Input |
BEGIN

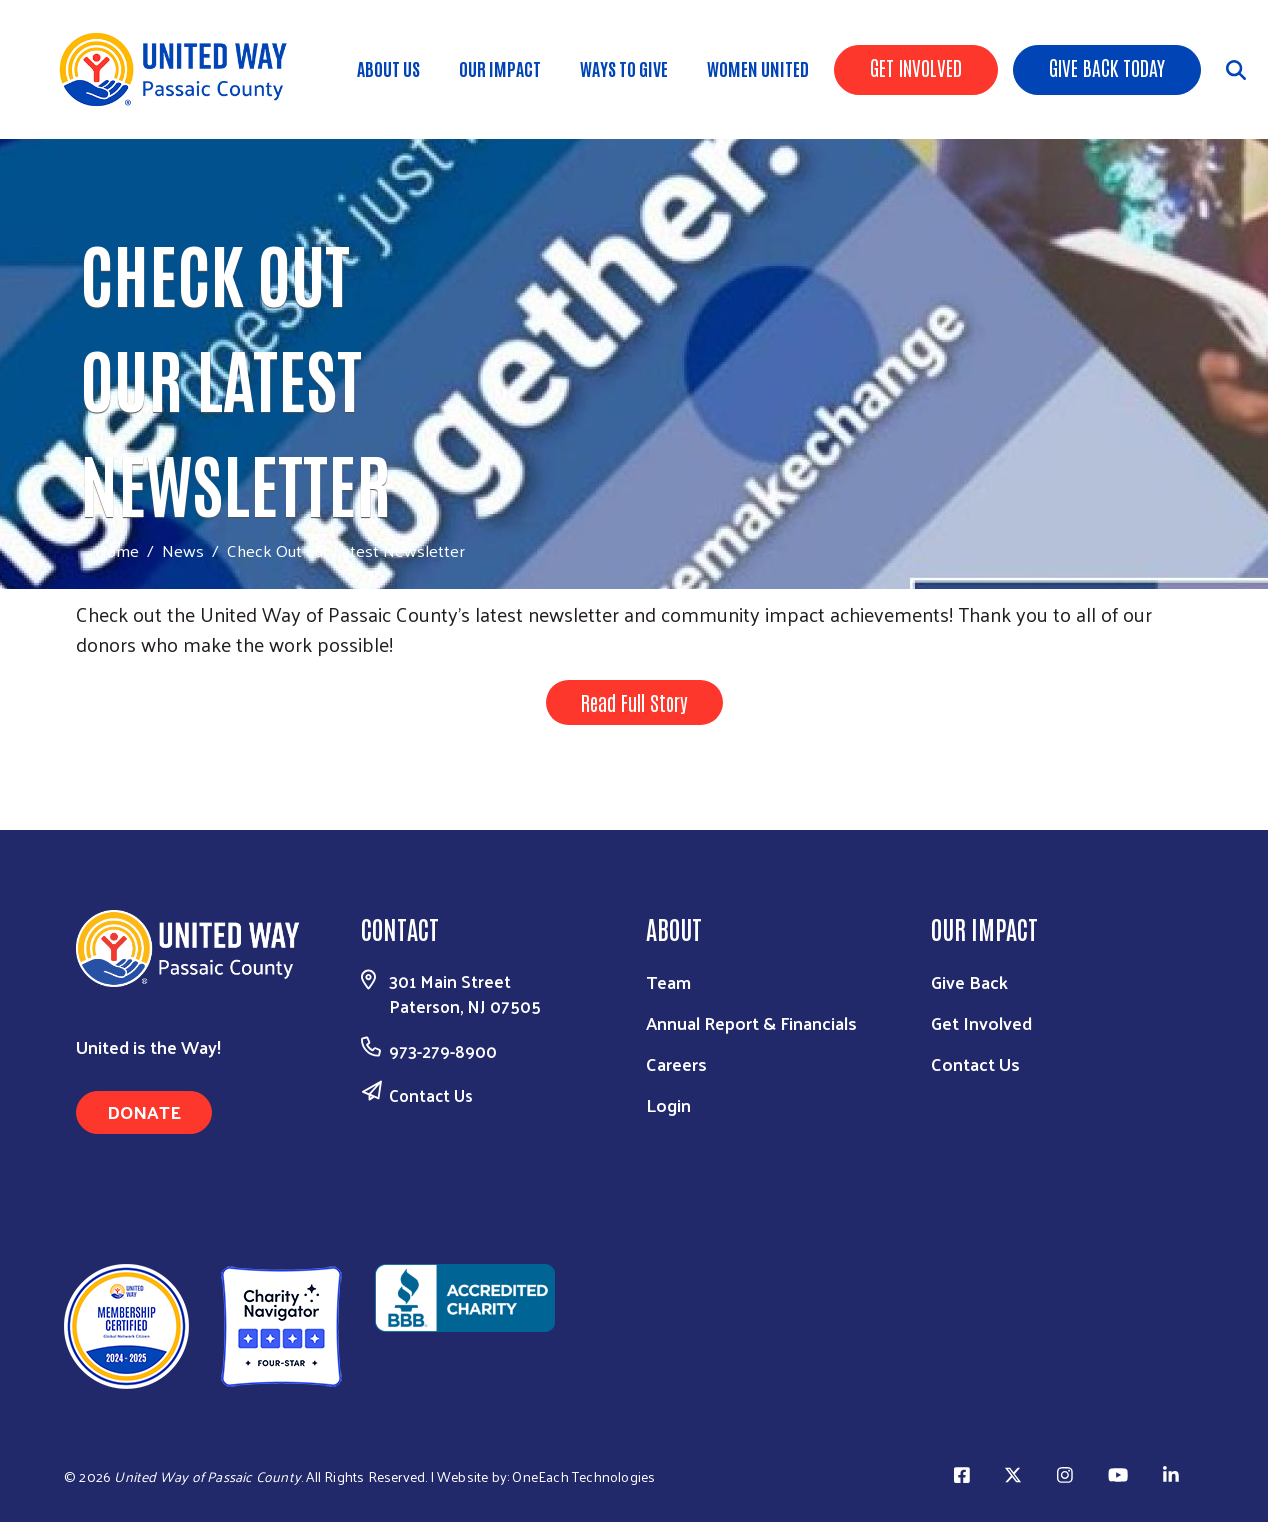 The image size is (1268, 1522). What do you see at coordinates (500, 68) in the screenshot?
I see `Our Impact` at bounding box center [500, 68].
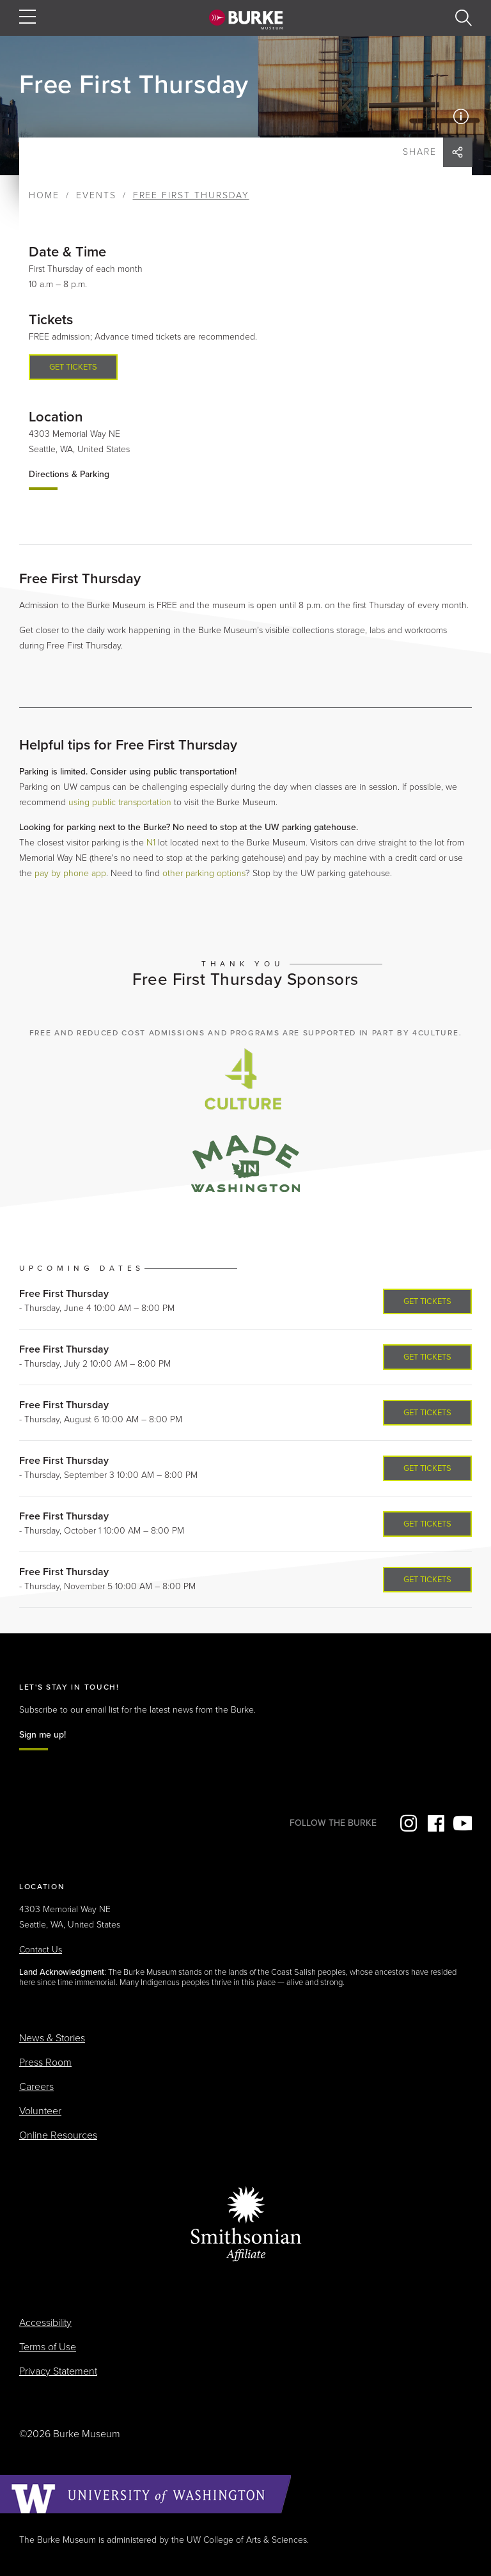 This screenshot has width=491, height=2576. Describe the element at coordinates (64, 1293) in the screenshot. I see `Free First Thursday` at that location.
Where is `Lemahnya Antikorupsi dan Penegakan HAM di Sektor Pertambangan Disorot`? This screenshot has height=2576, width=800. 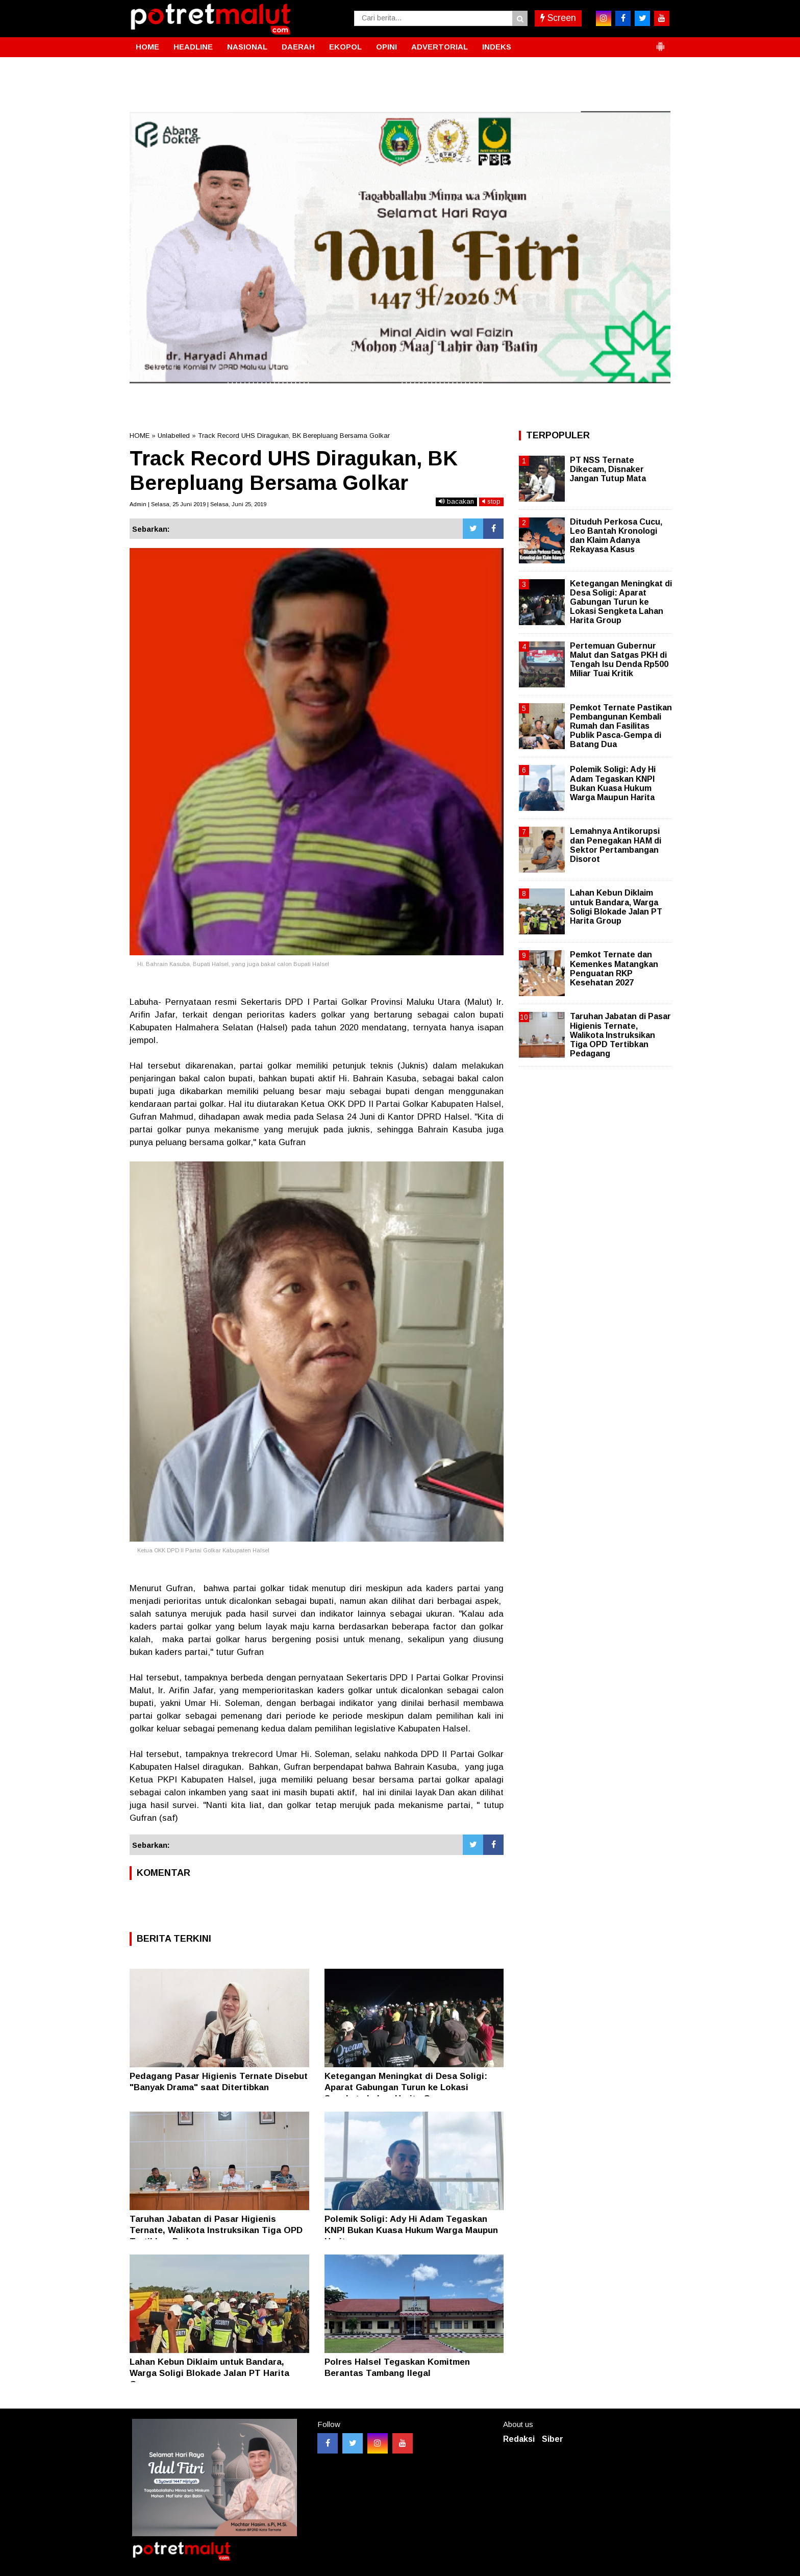
Lemahnya Antikorupsi dan Penegakan HAM di Sektor Pertambangan Disorot is located at coordinates (615, 845).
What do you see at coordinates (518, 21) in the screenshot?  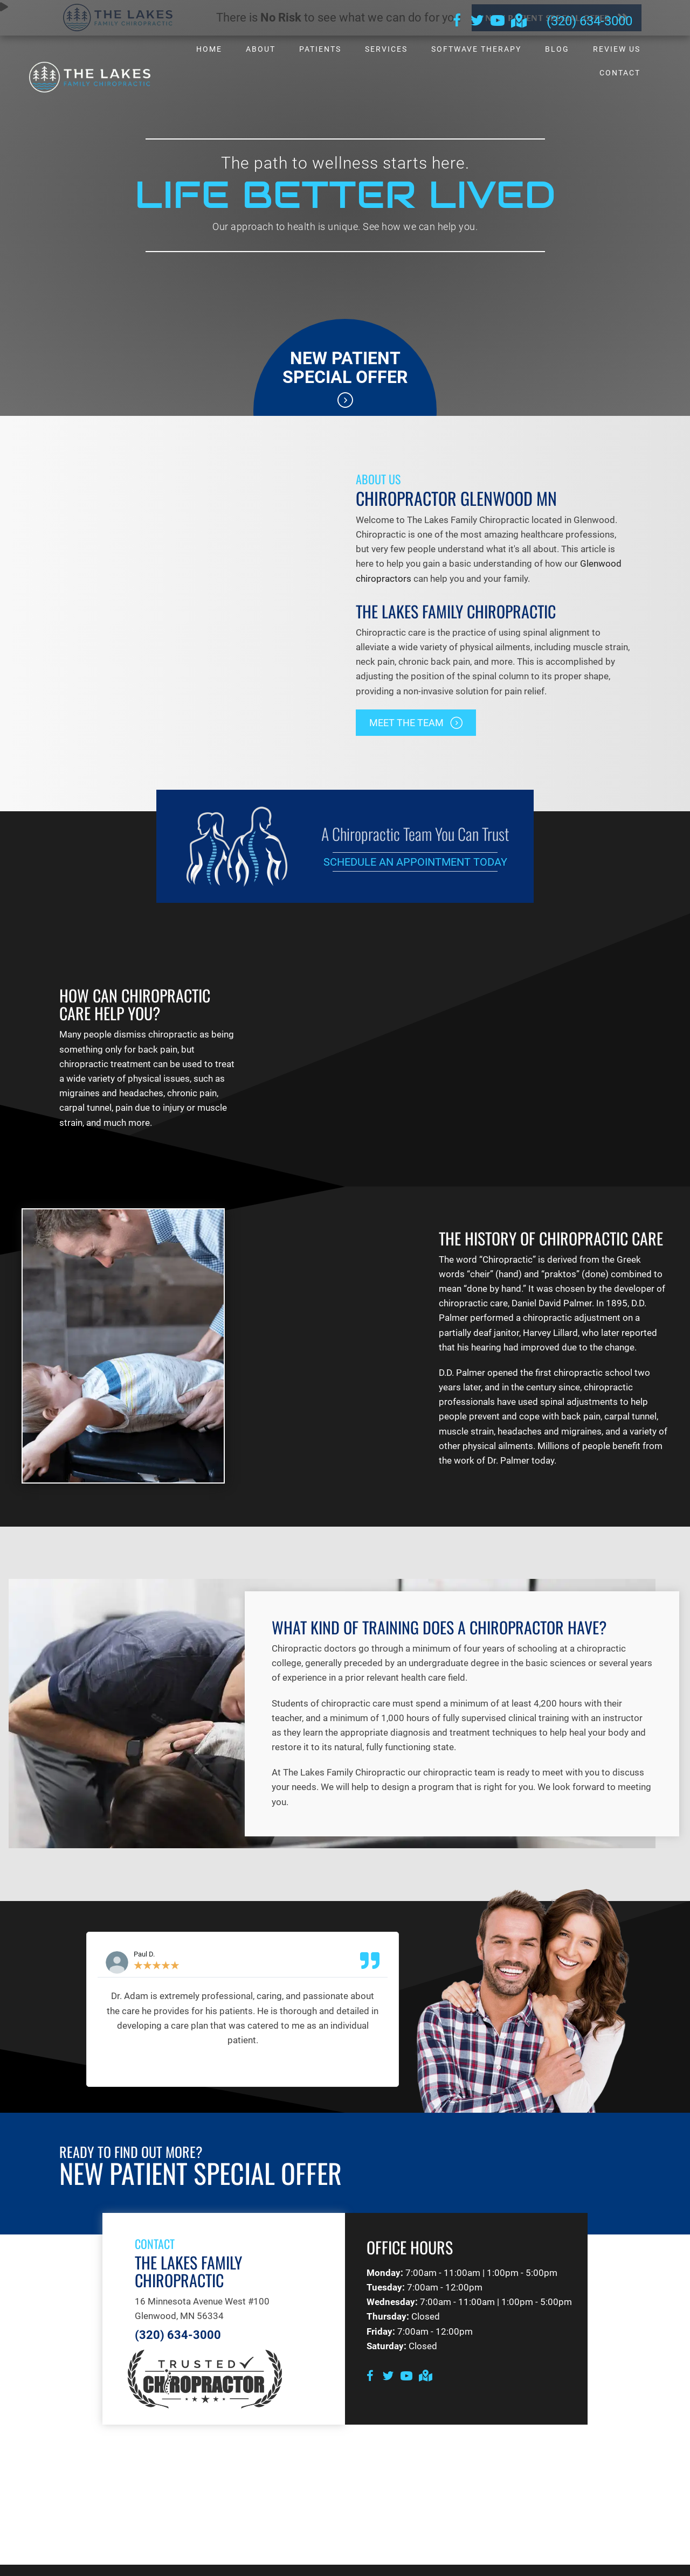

END

Exercise objective |
Your task is to transcribe exactly the lines from the one containing "has height=2576, width=800." through the final line of the entries above, pictures excluded.

Final answer |
Where is `Lemahnya Antikorupsi dan Penegakan HAM di Sektor Pertambangan Disorot`? This screenshot has height=2576, width=800. 
Lemahnya Antikorupsi dan Penegakan HAM di Sektor Pertambangan Disorot is located at coordinates (615, 845).
What do you see at coordinates (518, 21) in the screenshot?  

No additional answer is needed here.